The Q1 results that were announced by the IT major Wipro turned out to be surprisingly positive as it met market expectations.
The company posted a net profit at Rs 2,390.40 crores for the quarter ended June 30, compared to the net profit of Rs 2,387.60 crore in the same quarter the previous year.
At the same time the consolidated revenue of the company was Rs 14,913.10 crore in Q1FY21, over Rs 14,716.10 crore in the same period last year. Despite putting up a resilient show in the present quarter, the company declined to provide a formal revenue outlook for the next Sep'20 quarter and unlike TCS, remains circumspect about seeing a recovery in the near term.
Currently 95 percent of the company's staff is working from home. The company also announced the acquisition of IVIA Serviços de Informática Ltda, a specialized IT Services firm from Brazil. It specialises in financial services, retail and manufacturing sectors in Brazil. The company is headquartered in the Northeast of Brazil.
It needs to be observed that despite a tough business environment Wipro won a few large deals. It was selected by John Lewis Partnership, one of the UK’s leading retail groups, as a strategic partner to help drive its retail transformation agenda. Besides this, Wipro won a strategic, multi-year infrastructure modernisation and digital transformation services engagement by Germany based energy company E.ON.

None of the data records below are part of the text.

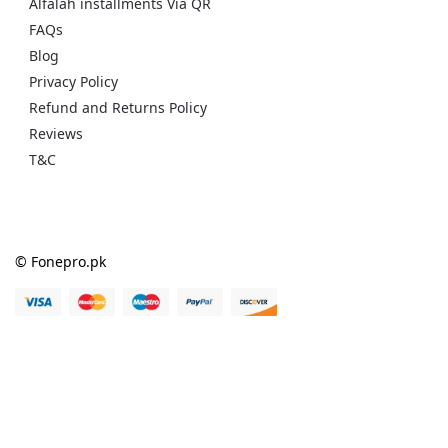
Alfalah installments Via QR
FAQs
Blog
Privacy Policy
Refund and Returns Policy
Reviews
T&C
© Fonepro.pk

The company also secured a contract from a US-based food distribution company to deploy its CoTrack solution to meet the demands of the changing workplace due to the current pandemic.
“I have spent the last few weeks getting a holistic view of our business and I have been working closely with the Chairman. Profitable growth will be the most important priority on my agenda. I am confident that we will be able to deliver long-term, sustainable growth in the interest of all our stakeholders,” remarked Thierry Delaporte, CEO and Managing Director of Wipro during the result announcement.
Jatin Dalal, Chief Financial Officer of Wipro pointed out that the company had expanded the margins during the quarter, despite lower revenues, on the back of execution of several operational improvements and rupee depreciation.
“We also continued to sustain robust cash generation with Operating Cash Flows at 174.9 percent of net income,” said Dalal.
Experts say that it seems that Wipro has worked extensively to cut down costs and worked towards operational optimisation.
“Despite the pandemic they achieved this result. It shows that the company performed positively. It is possible that the new CEO will aggressively aim at overall growth for the company over the next few quarters. Growth had been alluding Wipro for a very long time,” remarked Alok Shende of Ascentius Consulting.
Experts say that the reason for margin expansion for Wipro was better utilisation and currency.
“The revenue was inline, margin expansion was better than expected. The reason for margin expansion was better utilisation and currency benefit. Cash conversion was very healthy. Besides this the drop in communication and consumer was higher than expected. BFSI continues to be weak but performed well compared to other verticals. Still no guidance for the next quarter, citing uncertainty and drop in discretionary spend,” Amit Chandra, Vice President of IT Research at HDFC Securities, told THE WEEK.